Date of Award

Fall 9-26-2018

Degree Type

Dissertation

Degree Name

Executive Ed.D. in Education Leadership Management and Policy

Department

Education Leadership, Management and Policy

Advisor

Martin J. Finkelstein, Ph.D.

Committee Member

Carolyn Sattin-Bajaj, Ph.D.

Committee Member

David C. Flocco, Ed.D.

Committee Member

David B. Reid, Ph.D.

Keywords

faculty orientation, independent schools, faculty mentoring, onboarding, teacher induction

Abstract

As job dissatisfaction continues to be a lead cause of teacher turnover (Brill & McCartney, 2008; Moore, 2012; Smith & Ingersoll, 2004) in both the public and private sectors of education, a deeper understanding of what contributes to the dissatisfaction of the profession is warranted. While several factors influence overall job satisfaction or a lack thereof, the implementation of induction and mentoring programs in education has shown, in particular, an increase in overall teacher retention, especially of teachers new to the profession (Brill & McCartney, 2008; Humphrey, Wechsler, Bosetti, Park, & Tiffany-Morales, 2008; Kelley, 2004; Smith & Ingersoll, 2004; Tak Cheung, 2014).

The purpose of this qualitative study was to explore the experiences of newly-hired faculty members in four independent schools’ induction programs, regardless of the years of teaching experience they had. Specifically, this study aimed to evaluate if the schools’ induction programs influenced faculty members’ overall job satisfaction in their decision to return to their respective school for a second year of service or not. Four independent schools in the greater Washington, D.C. area agreed to participate in this study, with participation from 23 administrators and faculty members total from across schools. Among the 23 total participants, six participants were administrators of the induction programs and 17 participants were faculty members in their first year of service to their employing school.

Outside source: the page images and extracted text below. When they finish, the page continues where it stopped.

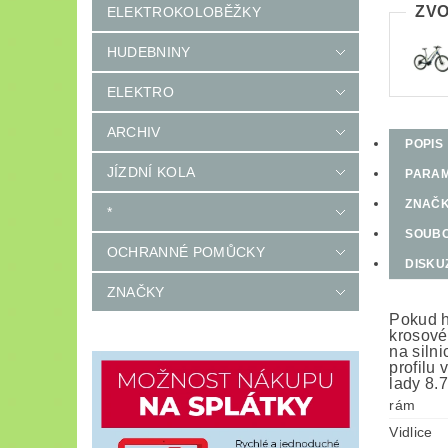
ZVO
ELEKTROKOLOBĚŽKY
HUDEBNINY
ELEKTRO
ARCHIV
POPIS
JÍZDNÍ KOLA
PARA
ZNAČ
*
SOUB
OCHRANNÉ POMŮCKY
DISKU
ZNAČKY
Pokud h
krosové
na siln
profilu 
lady 8.
rám
Vidlice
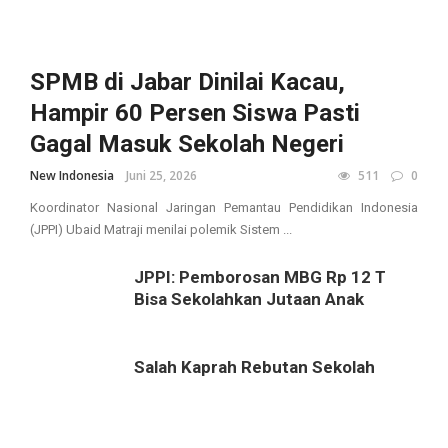
SPMB di Jabar Dinilai Kacau,
Hampir 60 Persen Siswa Pasti
Gagal Masuk Sekolah Negeri
New Indonesia
Juni 25, 2026
511
0
Koordinator Nasional Jaringan Pemantau Pendidikan Indonesia
(JPPI) Ubaid Matraji menilai polemik Sistem ...
JPPI: Pemborosan MBG Rp 12 T
Bisa Sekolahkan Jutaan Anak
Salah Kaprah Rebutan Sekolah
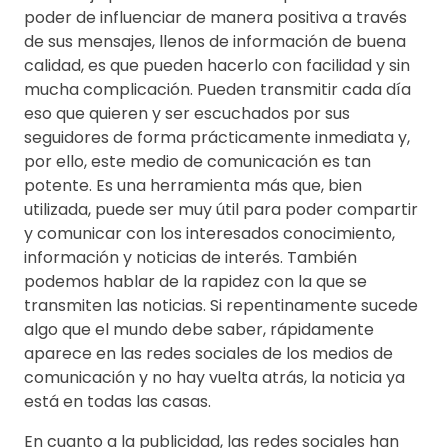
poder de influenciar de manera positiva a través
de sus mensajes, llenos de información de buena
calidad, es que pueden hacerlo con facilidad y sin
mucha complicación. Pueden transmitir cada día
eso que quieren y ser escuchados por sus
seguidores de forma prácticamente inmediata y,
por ello, este medio de comunicación es tan
potente. Es una herramienta más que, bien
utilizada, puede ser muy útil para poder compartir
y comunicar con los interesados conocimiento,
información y noticias de interés. También
podemos hablar de la rapidez con la que se
transmiten las noticias. Si repentinamente sucede
algo que el mundo debe saber, rápidamente
aparece en las redes sociales de los medios de
comunicación y no hay vuelta atrás, la noticia ya
está en todas las casas.
En cuanto a la publicidad, las redes sociales han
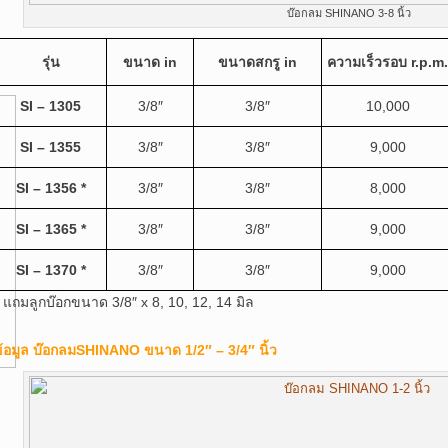
บ๊อกลม SHINANO 3-8 นิ้ว
รุ่น
ขนาด
in
ขนาดสกรู
in
ความเร็วรอบ
r.p.m.
SI – 1305
3/8″
3/8″
10,000
SI – 1355
3/8″
3/8″
9,000
SI – 1356 *
3/8″
3/8″
8,000
SI – 1365 *
3/8″
3/8″
9,000
SI – 1370 *
3/8″
3/8″
9,000
* แถมลูกบ๊อกขนาด 3/8″ x 8, 10, 12, 14 มิล
้อมูล บ๊อกลมSHINANO ขนาด 1/2″ – 3/4″ นิ้ว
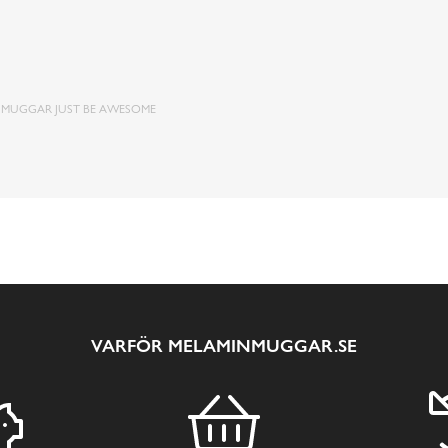
 MUGGAR JUST BE AWESOME
VARFÖR MELAMINMUGGAR.SE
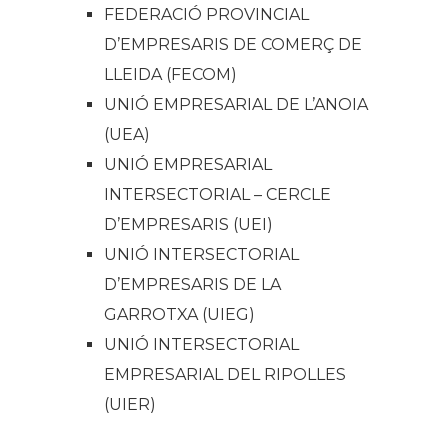
FEDERACIÓ PROVINCIAL
D’EMPRESARIS DE COMERÇ DE
LLEIDA (FECOM)
UNIÓ EMPRESARIAL DE L’ANOIA
(UEA)
UNIÓ EMPRESARIAL
INTERSECTORIAL – CERCLE
D’EMPRESARIS (UEI)
UNIÓ INTERSECTORIAL
D’EMPRESARIS DE LA
GARROTXA (UIEG)
UNIÓ INTERSECTORIAL
EMPRESARIAL DEL RIPOLLES
(UIER)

Through the application of document review and semi-structured interviews, six similarities across the schools’ induction programs emerged, in addition to the emergence of seven themes across participant responses. The findings showed that, although the induction programs themselves did not necessarily contribute to faculty members’ overall job satisfaction, a positive school culture in conjunction with the opportunities to build relationships with colleagues did influence overall job satisfaction. However, these contributions to job satisfaction could not be separated from general school contexts and were not synonymous with the induction program itself. The last chapter of the study offers several recommendations for schools as well as recommendations for future research.